MAPPING LONDON
Revealing the City’s Hidden History
At The Guinness Vaults with Matt Brown 
on Sunday 12th July 2026 at 1:30 pm

For over 20 years, Matt Brown has been exploring and writing about London. But he's also been mapping it.

In this talk, Matt will describe how maps can provide fresh insights into the city's history and culture: from a retrospective map of Anglo-Saxon London, to a complete map of every location mentioned in Dickens's novels. He will reveal the previously overlooked, unknown and extraordinary details he has uncovered about the capital by spending hundreds of hours colouring the John Rocque map of 1746 -- a project which has taken two years already, with a long way still to go.

Tickets £12.50 each or £30 for a day pass to Mapping Lost London.

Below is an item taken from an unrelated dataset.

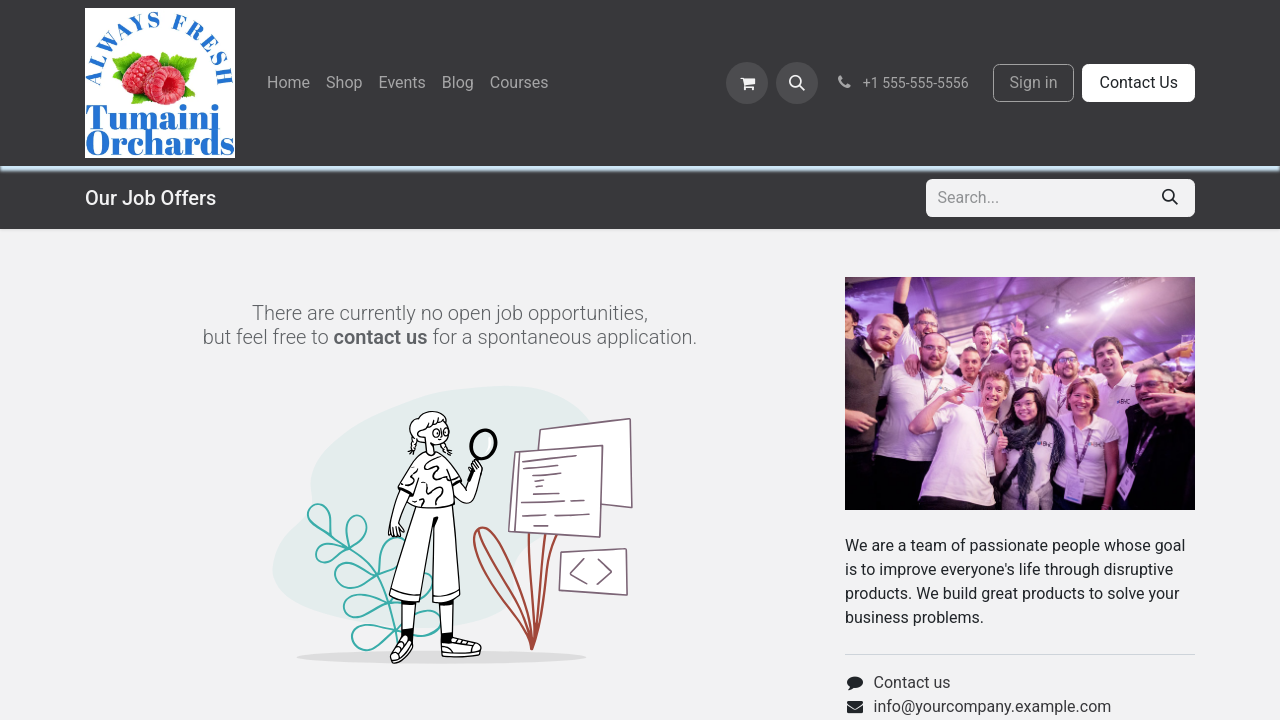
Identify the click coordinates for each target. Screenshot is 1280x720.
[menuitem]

Please click here to purchase.

Matt Brown
Matt Brown is editor at large of Londonist and the main contributor to “Londonist: Time Machine”, a newsletter dedicated to the city’s history. Over 21 years as a professional London explorer, he has waded along the buried River Fleet, spent a night in a haunted plague pit, crawled through hidden tunnels beneath London Bridge and walked the tracks under Leicester Square at 2am. He is the author of 13 books, including “London Night and Day” (2015), “Everything You Know About London Is Wrong” (2016), the bestselling “Atlas of Imagined Places” (2021) and its sequel “Atlas of Imagined Cities” (2023), with his latest, “The Boroughs of London” (2025), exploring the quirks and histories of the capital’s 32 boroughs.